HAFED (The Haryana State Cooperative Supply and Marketing Federation Limited) is the “largest apex cooperative federation of Haryana State in India” (Haryana State Cooperative Supply and Marketing Federation, 2010) . They focus on supply chain networking, procurement and distribution, and warehousing in the Haryana State. They also manage a smaller distribution outside the country, mainly to the USA and Australia (Haryana State Cooperative Supply and Marketing Federation, 2010) . This cooperative allows farmers to sell to each other, the domestic market within their geographical local, and house their goods until they are sold, minimizing food waste.
Another possible shift from modernization is to shorten distances between producers and markets (consumers). An example of transforming this abstract connection to one where there is increased accountability between parties is FairTrade Basmati rice production.
While HAFED works internally at the village and state level, HELVETAS Swiss Incorporated helps the farmers themselves gain access to the global marketplace. Their Organic and Fair Trade Rice Project in India and Thailand “supports small rice farmers in improving their livelihoods through organic farming practices and access to markets via a direct long-term partnership with Reismuehle Brunnen and Coop Switzerland” (HELVETAS, 2017) .
This alternative approach to trade ensures that farmers’ groups have a democratic structure and transparent production processes. On the side of the consumers, people can buy products that are in line with their values and principles, thus directly supporting the type of agriculture they choose.
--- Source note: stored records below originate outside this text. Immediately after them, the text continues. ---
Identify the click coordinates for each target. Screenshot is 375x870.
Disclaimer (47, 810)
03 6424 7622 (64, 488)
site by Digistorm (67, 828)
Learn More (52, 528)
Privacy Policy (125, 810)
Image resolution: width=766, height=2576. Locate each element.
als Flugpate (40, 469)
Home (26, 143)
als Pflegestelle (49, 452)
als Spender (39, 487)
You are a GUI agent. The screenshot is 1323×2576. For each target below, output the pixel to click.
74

This offers a strengthened sense of responsibility between parties and establishes a relationship based not only on currency but also on considerations for welfare and environment, allowing those farmers to continue or expand the practices that are environmentally, societally, and ethically responsible/resilient.
On a Nation level, there are arrangements being made like that of the Encanto Potash Corporation, who, in collaboration with the Muskowekwan First Nation peoples of Saskatchewan, the National Federation of Farmers’ Procurement, Processing and Retailing Co-operatives of India (NACOF) and the Metal Mineral Trading Co. of India (MTTC) are scheduled to provide a minimum of 2 million metric tonnes of potash annually to MMTC, which would in turn, provide the potash to the farmers’ cooperative (Jasamie, 2017) . The NACOF “comprises 72 State Level Federations, District Level Cooperative Societies and large size/primary level societies from 25 States and UTs’ of India” (NACOF India, 2016) . Arrangements such as this can greatly improve the resilience of local fertilizer companies and farmers, as they deplete natural resources slower and can offset nutrient requirements from the purchased potash.
Conclusion
A move towards autonomy means less dependency on expert solutions. A step towards re-embedding and re-localization is taking a ‘participatory approach’, where lay knowledge of farmers is integrated with the expert knowledge of researchers, thereby reducing the dependency of “uneducated farmers” on “expert solutions” (Sherwood, 2016). The various options, listed above, for farmers, retailers, and companies are at all levels (local, state, and nation) and builds-in resilience for those same agencies to handle supply chain, networking, and product/service disruptions. The combination of biodiversity research, outsourcing of fertilizers, a separated domestic and export system, governmental over-site, co-operatives, and alternative marketplace access allows for the entry into the global market. India’s ability to maintain its relationships (internally and externally) will shape further resilience measures in the future.